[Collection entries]
◇ ◇ ◇ ◇ ◇ ◇ ◇

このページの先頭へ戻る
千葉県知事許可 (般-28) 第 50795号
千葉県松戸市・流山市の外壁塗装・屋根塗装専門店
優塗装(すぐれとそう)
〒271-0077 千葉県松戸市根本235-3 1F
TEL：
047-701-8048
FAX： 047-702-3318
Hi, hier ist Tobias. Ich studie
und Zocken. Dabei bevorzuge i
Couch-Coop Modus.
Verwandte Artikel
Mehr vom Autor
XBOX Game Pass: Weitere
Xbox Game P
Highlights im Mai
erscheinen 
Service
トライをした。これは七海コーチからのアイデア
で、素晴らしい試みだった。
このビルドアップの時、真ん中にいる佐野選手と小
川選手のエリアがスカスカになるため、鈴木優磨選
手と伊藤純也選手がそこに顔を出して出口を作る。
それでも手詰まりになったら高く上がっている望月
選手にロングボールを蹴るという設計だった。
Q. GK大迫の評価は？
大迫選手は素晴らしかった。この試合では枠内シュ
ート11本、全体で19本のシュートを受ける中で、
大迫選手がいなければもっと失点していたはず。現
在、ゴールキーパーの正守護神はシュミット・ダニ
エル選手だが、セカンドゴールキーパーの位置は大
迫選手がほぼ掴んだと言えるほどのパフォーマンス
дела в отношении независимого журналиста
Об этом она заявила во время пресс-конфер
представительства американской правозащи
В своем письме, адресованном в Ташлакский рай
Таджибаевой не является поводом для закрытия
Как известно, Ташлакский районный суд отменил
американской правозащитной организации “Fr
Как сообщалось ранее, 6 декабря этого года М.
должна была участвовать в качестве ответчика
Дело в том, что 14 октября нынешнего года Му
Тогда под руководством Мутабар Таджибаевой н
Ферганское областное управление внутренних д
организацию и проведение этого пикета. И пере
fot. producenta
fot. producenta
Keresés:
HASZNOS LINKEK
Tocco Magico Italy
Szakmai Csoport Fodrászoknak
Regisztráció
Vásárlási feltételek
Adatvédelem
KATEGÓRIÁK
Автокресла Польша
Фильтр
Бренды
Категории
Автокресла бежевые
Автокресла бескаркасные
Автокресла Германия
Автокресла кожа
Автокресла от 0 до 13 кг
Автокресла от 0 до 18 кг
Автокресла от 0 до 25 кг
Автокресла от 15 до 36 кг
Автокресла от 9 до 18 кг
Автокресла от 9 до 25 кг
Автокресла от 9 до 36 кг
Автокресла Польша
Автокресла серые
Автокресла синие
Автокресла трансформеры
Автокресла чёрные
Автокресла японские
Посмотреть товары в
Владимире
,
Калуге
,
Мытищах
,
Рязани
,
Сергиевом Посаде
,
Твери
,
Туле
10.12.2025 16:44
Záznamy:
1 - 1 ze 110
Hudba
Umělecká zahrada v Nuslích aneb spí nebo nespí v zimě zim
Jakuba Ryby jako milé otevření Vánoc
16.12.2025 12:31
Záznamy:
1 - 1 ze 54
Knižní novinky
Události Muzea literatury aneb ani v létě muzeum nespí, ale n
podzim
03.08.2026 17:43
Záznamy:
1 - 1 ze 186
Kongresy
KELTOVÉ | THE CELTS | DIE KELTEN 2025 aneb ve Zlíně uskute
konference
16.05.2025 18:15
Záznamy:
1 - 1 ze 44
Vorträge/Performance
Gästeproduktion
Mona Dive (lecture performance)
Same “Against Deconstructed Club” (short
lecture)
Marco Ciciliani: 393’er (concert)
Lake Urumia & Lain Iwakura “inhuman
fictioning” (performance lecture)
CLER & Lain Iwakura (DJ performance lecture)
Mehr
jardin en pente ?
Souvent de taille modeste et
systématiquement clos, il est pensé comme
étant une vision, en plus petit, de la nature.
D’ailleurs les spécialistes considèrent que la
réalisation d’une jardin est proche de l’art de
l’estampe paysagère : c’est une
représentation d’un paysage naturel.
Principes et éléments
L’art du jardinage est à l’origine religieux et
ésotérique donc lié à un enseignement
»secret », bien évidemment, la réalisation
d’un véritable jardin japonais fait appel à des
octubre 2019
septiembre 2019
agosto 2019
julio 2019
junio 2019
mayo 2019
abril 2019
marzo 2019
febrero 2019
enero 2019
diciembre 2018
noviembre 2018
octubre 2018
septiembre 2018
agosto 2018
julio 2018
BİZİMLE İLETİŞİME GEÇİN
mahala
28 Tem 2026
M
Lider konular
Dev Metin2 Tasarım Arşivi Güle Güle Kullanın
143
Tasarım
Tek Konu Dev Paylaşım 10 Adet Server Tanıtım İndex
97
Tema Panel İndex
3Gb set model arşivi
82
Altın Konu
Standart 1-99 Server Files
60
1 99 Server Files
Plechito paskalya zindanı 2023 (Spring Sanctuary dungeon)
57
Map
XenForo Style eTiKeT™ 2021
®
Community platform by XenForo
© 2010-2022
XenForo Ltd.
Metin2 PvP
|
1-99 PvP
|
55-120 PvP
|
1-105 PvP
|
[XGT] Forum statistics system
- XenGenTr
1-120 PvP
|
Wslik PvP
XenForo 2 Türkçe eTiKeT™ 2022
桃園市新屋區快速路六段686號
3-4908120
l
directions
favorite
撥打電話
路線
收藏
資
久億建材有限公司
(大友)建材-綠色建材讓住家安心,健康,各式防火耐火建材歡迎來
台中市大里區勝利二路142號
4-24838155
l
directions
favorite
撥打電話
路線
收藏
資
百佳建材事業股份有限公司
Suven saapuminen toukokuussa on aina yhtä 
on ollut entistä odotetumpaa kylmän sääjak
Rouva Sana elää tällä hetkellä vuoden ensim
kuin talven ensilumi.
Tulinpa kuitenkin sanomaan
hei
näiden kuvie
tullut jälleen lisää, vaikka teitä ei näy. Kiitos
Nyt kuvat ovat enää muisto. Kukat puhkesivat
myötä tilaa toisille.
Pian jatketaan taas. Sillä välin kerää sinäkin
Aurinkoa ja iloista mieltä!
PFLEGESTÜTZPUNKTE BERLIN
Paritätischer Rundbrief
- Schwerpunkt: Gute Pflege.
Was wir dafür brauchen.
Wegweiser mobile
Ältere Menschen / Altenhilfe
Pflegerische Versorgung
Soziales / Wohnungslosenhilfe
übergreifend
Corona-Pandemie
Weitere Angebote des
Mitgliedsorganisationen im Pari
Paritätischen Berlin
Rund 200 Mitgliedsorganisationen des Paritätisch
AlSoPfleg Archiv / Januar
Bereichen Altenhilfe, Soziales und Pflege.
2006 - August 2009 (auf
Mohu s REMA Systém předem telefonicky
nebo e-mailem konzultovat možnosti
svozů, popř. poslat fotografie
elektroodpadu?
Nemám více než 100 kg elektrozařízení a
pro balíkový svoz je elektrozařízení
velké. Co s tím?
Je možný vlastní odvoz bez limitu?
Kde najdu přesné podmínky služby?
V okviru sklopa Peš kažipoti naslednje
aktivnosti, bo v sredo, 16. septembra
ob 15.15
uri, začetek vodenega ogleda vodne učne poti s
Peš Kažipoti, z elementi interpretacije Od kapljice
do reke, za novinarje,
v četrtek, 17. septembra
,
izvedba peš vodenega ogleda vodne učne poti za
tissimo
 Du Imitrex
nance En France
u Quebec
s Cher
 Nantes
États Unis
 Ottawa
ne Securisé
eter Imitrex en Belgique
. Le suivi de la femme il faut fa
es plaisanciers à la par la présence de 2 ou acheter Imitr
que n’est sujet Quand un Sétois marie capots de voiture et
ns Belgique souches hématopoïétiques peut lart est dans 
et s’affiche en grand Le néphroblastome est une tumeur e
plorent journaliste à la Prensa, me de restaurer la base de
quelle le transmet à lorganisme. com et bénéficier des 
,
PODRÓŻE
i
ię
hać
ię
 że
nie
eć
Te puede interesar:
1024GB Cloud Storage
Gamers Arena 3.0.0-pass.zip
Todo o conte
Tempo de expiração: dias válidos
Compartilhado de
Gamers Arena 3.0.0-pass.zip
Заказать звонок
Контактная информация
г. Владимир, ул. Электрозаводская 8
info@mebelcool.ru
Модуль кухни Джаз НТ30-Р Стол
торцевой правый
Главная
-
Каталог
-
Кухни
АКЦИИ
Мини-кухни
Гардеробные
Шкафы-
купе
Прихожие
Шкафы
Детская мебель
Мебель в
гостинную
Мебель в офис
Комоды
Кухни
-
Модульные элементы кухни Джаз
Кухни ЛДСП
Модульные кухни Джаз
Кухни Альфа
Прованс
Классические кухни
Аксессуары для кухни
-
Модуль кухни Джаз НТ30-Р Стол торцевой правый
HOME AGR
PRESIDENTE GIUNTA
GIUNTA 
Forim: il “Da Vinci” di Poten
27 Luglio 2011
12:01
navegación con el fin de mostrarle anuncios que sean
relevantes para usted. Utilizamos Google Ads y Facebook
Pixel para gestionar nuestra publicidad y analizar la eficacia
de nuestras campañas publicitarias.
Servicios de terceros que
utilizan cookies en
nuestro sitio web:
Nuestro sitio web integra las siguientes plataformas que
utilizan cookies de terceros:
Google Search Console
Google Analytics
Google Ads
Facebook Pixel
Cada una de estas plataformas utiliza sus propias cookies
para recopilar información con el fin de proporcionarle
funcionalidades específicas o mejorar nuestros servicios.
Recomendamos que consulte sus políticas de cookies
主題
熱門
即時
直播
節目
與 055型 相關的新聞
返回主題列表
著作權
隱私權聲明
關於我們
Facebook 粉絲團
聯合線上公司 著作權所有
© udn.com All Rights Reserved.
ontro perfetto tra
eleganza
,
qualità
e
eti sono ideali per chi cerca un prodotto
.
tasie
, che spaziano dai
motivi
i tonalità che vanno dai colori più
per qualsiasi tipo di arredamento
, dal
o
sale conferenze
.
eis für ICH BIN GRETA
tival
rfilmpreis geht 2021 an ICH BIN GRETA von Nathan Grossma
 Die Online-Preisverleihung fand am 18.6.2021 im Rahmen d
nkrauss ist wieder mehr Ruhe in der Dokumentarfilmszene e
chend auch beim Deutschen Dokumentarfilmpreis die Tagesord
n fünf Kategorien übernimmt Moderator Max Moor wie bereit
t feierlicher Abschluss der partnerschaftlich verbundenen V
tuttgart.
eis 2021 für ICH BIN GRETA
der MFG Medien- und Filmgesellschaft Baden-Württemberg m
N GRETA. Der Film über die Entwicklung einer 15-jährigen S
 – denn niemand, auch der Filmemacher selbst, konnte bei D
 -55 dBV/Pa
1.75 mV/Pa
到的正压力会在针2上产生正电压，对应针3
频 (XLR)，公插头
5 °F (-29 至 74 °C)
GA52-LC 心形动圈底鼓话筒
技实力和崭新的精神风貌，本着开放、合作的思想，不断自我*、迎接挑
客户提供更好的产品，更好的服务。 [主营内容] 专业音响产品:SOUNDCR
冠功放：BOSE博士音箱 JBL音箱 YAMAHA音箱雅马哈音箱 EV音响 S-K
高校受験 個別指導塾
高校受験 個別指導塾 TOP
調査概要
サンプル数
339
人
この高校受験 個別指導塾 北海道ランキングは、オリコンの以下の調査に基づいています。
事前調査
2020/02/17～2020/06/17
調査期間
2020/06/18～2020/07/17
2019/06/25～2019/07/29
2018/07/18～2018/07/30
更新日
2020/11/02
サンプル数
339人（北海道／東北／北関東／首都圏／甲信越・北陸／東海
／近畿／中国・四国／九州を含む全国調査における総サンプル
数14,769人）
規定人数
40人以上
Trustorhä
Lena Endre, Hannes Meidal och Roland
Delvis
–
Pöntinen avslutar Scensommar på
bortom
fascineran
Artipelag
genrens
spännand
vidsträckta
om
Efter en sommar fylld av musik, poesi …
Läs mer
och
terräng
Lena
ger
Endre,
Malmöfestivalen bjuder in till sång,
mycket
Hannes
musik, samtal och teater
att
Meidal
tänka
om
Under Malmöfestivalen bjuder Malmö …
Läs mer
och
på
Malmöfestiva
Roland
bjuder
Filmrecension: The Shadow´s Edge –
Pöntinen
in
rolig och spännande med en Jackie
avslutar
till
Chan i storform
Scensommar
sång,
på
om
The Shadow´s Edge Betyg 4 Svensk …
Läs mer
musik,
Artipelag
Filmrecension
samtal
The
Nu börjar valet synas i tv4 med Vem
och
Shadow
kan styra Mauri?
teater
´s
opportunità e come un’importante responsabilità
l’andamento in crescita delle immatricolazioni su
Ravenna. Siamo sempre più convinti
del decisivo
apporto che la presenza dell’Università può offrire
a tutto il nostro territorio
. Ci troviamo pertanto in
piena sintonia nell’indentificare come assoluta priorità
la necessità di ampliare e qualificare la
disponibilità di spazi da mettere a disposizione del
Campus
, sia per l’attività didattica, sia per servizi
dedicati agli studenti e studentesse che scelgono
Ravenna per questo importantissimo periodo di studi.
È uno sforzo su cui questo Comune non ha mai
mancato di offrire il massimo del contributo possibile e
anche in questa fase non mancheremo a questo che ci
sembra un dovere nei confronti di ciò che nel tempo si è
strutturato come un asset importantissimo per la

◇ ◇ ◇ ◇ ◇ ◇ ◇

Aim of the task →
Tally up the lines in the records containing the word "Belgique", then give the count and nothing else.

Result of this exercise →
2